* [WHAT IS EXPECTED] Return the number of lines below with "CLABE" in them, and nothing else.

* [SUPPLIED MATERIAL]

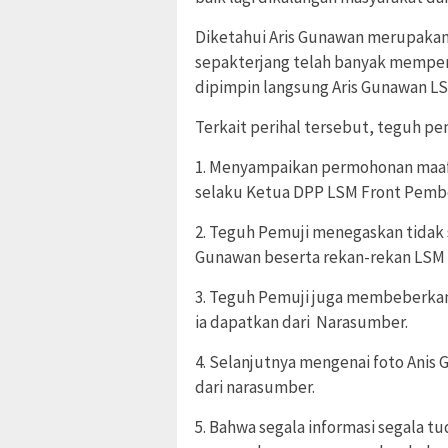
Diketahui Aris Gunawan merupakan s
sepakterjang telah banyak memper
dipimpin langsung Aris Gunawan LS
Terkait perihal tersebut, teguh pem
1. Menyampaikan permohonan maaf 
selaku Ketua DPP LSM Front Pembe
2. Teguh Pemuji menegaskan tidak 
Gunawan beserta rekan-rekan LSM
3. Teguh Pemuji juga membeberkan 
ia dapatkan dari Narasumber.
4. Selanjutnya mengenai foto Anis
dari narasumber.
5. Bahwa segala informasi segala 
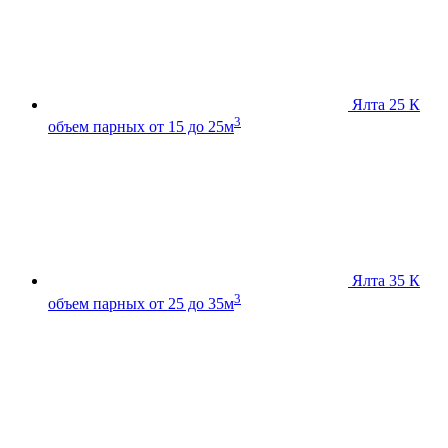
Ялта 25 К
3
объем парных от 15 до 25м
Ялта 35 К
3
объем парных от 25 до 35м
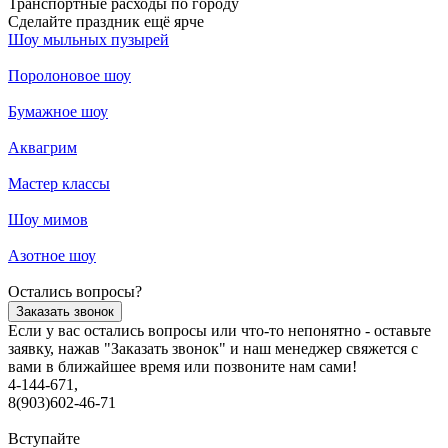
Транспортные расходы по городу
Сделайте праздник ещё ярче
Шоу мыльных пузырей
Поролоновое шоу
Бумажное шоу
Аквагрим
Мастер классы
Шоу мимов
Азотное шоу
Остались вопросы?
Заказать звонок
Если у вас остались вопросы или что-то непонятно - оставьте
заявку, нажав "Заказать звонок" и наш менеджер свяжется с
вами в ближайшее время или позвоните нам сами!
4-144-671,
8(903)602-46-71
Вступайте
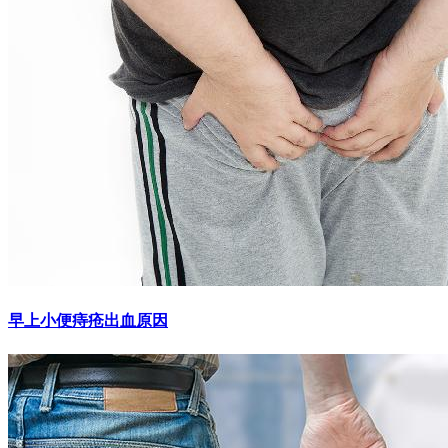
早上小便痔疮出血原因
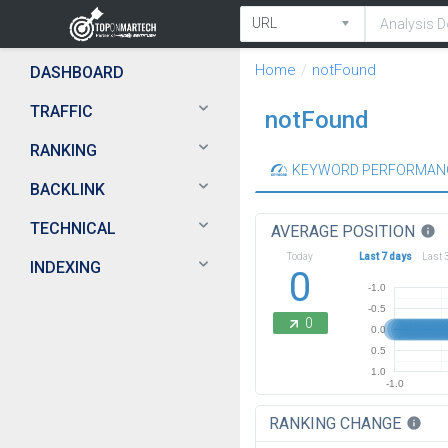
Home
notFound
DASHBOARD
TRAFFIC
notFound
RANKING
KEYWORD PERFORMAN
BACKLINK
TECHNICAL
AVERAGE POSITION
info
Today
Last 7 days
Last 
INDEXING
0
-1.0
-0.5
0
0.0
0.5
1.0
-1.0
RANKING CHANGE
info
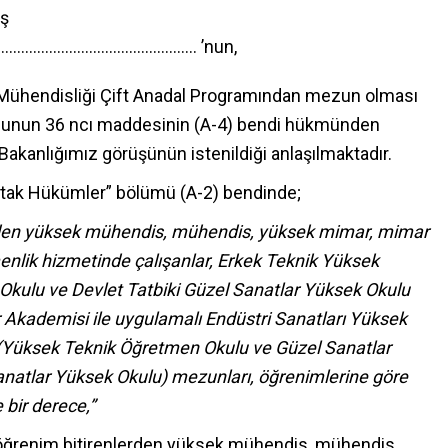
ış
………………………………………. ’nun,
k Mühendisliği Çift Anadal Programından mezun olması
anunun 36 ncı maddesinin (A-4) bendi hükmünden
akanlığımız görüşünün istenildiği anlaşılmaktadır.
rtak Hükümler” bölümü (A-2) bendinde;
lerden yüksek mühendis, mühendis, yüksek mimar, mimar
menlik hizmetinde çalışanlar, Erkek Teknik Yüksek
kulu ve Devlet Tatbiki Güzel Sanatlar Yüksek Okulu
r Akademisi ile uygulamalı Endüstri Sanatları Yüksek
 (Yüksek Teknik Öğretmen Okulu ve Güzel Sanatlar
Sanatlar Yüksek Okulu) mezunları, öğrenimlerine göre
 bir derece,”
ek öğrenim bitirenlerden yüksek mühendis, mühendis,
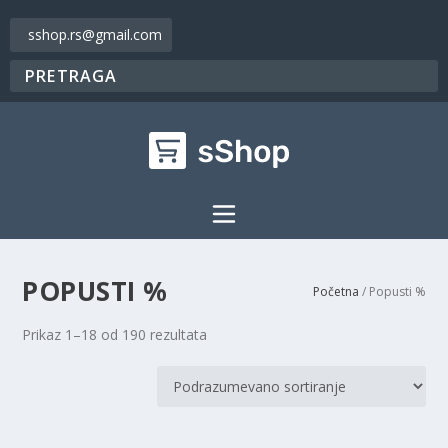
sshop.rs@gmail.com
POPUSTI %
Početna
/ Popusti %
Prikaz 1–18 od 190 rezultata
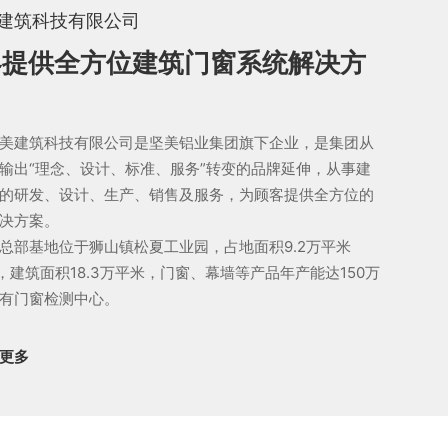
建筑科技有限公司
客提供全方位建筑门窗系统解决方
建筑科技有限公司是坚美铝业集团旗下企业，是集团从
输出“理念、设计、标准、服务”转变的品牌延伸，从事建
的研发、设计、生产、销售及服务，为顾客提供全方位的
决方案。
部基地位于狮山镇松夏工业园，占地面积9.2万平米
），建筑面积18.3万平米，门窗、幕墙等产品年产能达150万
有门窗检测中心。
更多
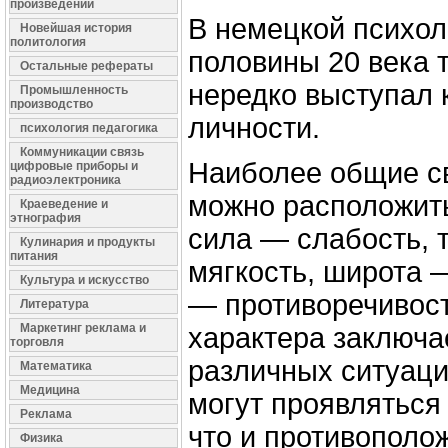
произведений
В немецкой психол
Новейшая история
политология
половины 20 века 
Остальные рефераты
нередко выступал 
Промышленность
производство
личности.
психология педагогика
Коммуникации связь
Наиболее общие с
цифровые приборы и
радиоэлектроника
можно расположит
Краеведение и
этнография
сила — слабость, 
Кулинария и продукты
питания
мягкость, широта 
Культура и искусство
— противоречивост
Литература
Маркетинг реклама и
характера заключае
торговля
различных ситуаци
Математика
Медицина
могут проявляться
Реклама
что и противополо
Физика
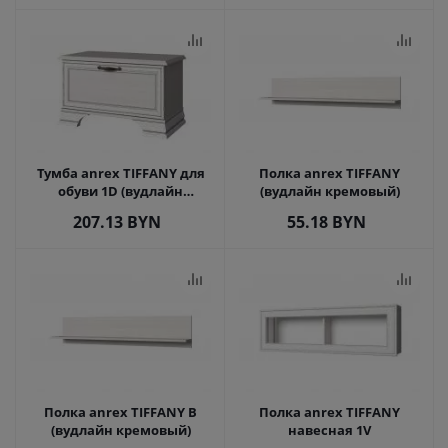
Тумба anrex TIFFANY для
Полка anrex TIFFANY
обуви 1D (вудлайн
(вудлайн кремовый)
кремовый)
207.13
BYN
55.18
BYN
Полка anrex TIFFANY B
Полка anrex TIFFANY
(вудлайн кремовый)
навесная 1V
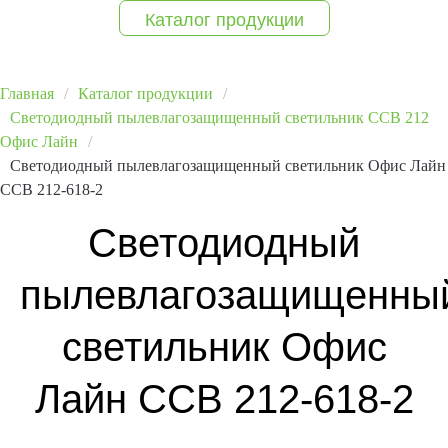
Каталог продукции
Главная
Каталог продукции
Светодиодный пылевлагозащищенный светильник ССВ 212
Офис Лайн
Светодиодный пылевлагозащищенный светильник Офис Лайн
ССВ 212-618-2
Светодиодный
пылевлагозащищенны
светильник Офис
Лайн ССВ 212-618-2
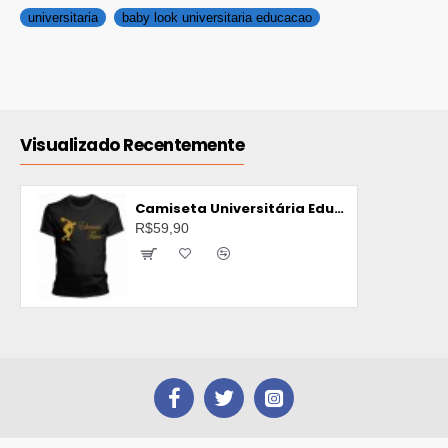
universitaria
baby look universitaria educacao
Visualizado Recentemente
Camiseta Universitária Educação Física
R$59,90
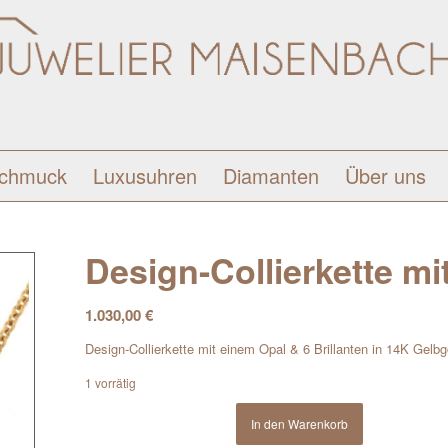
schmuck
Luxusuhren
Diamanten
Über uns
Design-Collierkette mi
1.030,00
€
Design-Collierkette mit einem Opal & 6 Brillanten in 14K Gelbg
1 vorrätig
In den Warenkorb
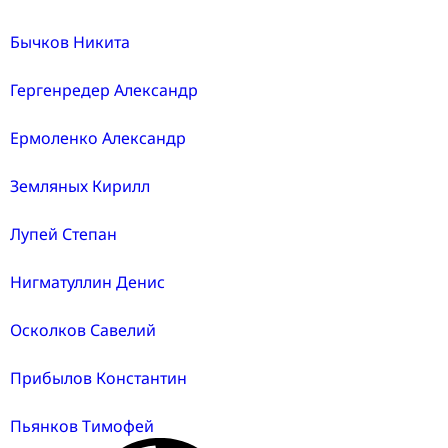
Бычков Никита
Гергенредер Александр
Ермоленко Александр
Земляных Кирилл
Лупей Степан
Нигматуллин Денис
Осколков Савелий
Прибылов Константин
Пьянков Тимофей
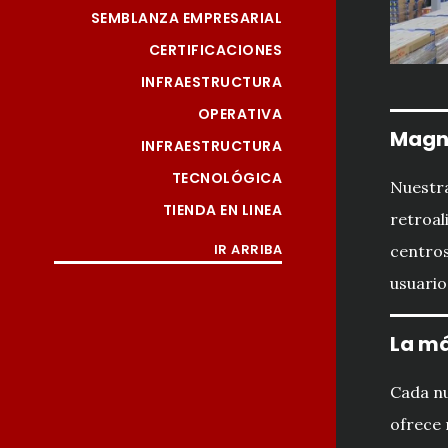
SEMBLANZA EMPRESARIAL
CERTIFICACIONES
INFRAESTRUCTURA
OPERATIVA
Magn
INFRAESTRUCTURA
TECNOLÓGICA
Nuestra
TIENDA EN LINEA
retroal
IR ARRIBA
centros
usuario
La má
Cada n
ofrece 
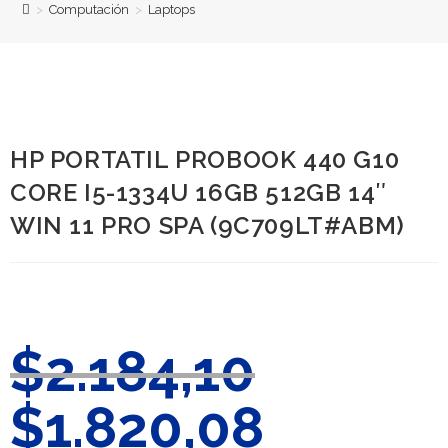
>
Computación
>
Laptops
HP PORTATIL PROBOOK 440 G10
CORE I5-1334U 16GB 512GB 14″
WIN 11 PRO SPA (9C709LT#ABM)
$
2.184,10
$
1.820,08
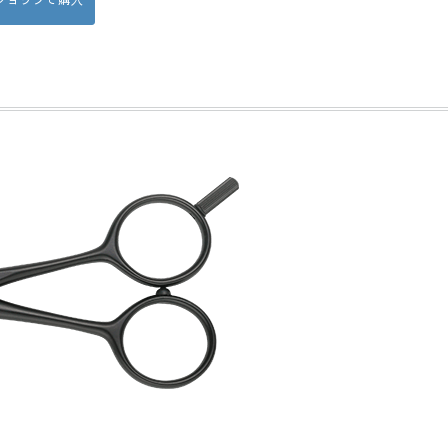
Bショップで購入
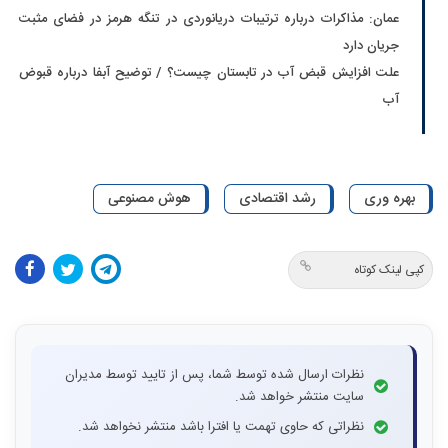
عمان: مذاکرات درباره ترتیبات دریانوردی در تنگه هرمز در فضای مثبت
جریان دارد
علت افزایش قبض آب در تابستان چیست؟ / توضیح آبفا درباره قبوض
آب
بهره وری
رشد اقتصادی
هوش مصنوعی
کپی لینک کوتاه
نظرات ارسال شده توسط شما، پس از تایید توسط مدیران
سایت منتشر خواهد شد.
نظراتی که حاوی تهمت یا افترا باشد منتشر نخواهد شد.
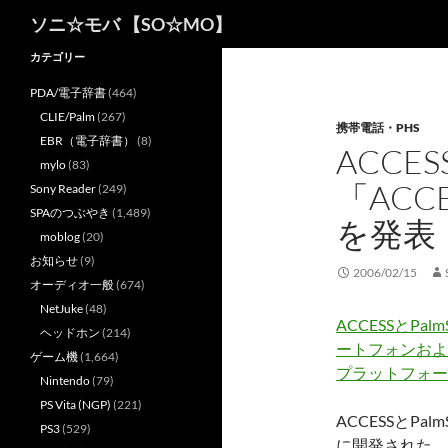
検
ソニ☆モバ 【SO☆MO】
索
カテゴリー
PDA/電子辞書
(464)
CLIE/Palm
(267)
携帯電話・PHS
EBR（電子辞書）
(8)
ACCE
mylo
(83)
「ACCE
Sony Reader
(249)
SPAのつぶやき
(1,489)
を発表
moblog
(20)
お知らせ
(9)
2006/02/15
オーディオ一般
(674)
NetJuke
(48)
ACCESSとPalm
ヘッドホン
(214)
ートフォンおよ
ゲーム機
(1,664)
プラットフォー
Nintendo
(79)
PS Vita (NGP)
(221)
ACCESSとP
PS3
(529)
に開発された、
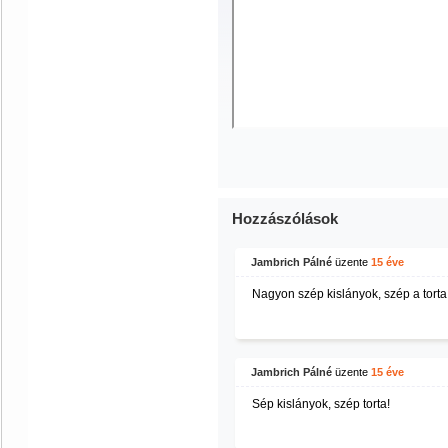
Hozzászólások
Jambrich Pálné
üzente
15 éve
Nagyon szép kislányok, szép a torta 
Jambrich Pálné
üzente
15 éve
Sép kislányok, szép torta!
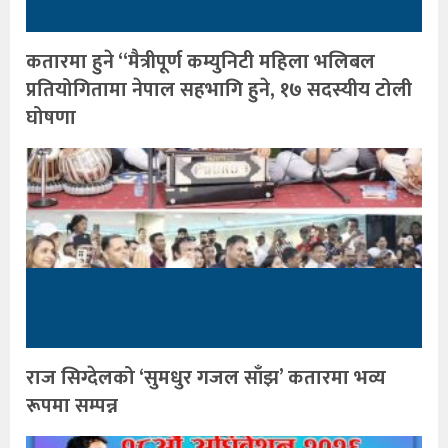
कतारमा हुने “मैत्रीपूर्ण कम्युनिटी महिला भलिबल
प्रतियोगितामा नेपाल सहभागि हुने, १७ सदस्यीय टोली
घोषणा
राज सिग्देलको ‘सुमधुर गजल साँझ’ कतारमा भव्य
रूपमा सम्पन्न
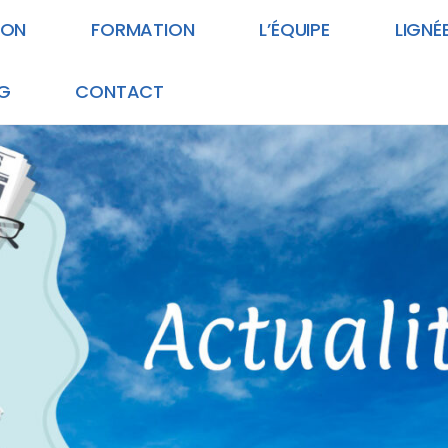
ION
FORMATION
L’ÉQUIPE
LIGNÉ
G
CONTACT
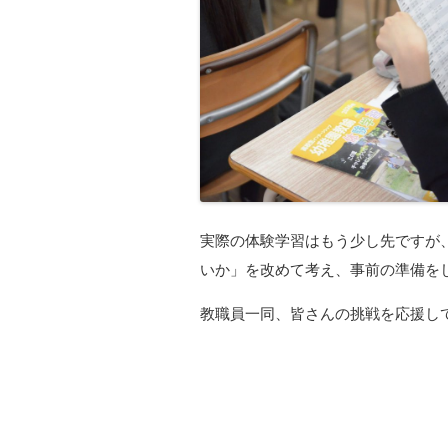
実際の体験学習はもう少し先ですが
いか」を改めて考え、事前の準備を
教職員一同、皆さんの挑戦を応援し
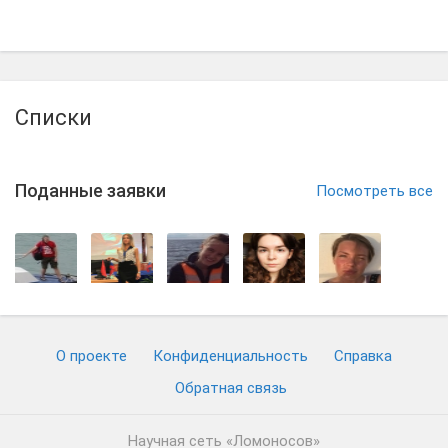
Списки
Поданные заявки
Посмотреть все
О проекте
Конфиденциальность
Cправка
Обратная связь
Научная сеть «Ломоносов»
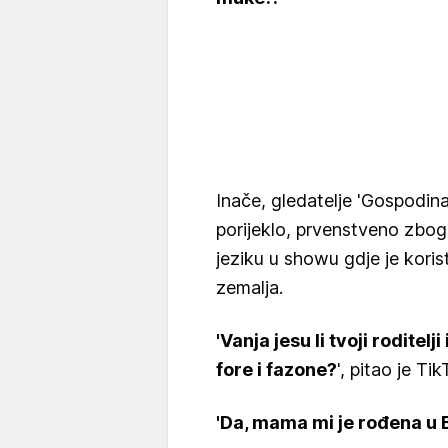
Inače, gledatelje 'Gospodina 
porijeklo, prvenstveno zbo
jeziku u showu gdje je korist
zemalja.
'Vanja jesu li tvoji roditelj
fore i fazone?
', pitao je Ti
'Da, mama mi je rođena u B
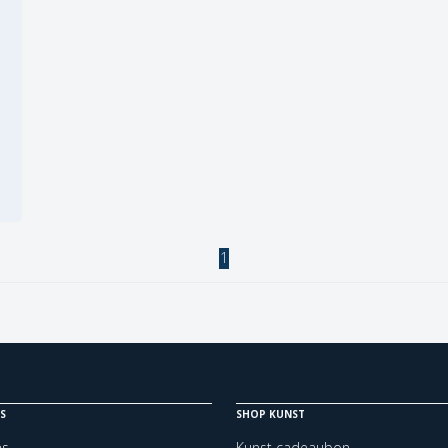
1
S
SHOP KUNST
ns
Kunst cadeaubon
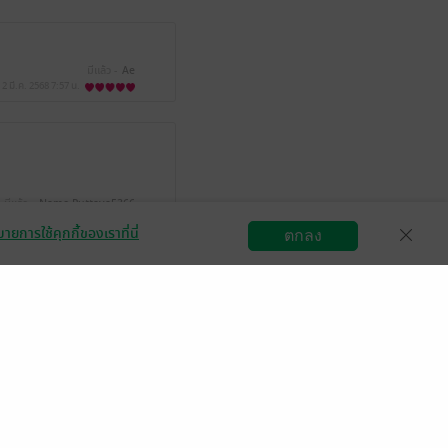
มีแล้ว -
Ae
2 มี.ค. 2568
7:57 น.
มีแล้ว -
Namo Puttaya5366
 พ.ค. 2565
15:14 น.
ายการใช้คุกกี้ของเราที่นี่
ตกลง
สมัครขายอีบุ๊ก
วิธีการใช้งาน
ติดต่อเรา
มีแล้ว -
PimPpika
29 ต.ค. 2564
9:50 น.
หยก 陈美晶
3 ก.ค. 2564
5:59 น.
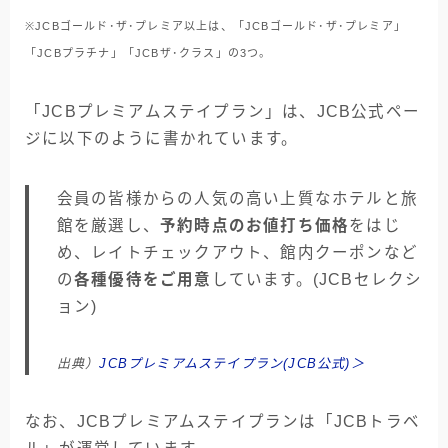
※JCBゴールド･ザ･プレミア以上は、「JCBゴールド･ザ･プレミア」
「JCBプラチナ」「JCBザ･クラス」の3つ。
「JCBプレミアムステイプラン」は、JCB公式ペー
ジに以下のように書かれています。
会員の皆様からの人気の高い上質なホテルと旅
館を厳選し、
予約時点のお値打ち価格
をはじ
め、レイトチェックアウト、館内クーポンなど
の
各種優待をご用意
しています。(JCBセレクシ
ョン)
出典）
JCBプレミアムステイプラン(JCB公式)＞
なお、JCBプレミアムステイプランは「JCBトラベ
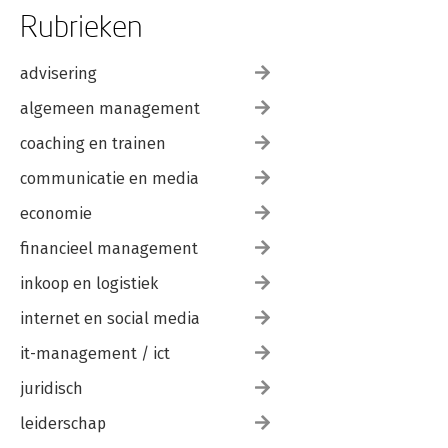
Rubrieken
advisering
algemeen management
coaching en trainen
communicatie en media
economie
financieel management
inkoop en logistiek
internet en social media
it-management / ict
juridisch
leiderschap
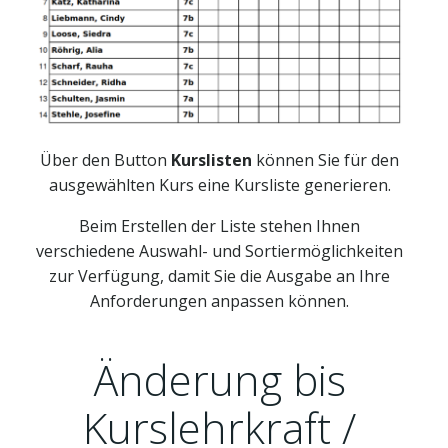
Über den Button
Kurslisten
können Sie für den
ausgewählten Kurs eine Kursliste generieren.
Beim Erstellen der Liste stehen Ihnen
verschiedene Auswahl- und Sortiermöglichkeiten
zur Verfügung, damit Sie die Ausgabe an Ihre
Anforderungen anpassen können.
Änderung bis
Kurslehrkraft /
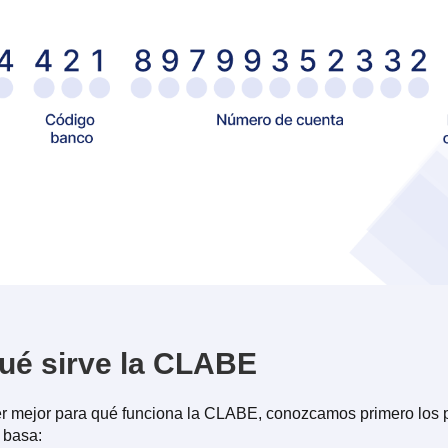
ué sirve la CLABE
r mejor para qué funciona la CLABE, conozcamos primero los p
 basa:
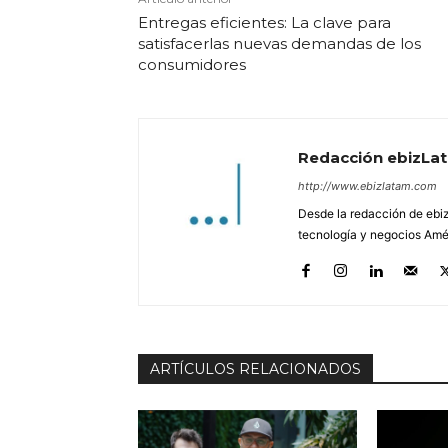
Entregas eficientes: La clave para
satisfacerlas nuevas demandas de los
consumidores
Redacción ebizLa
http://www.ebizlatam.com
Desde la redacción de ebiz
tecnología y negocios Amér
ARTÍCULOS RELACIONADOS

* [YOUR RESPONSE] 2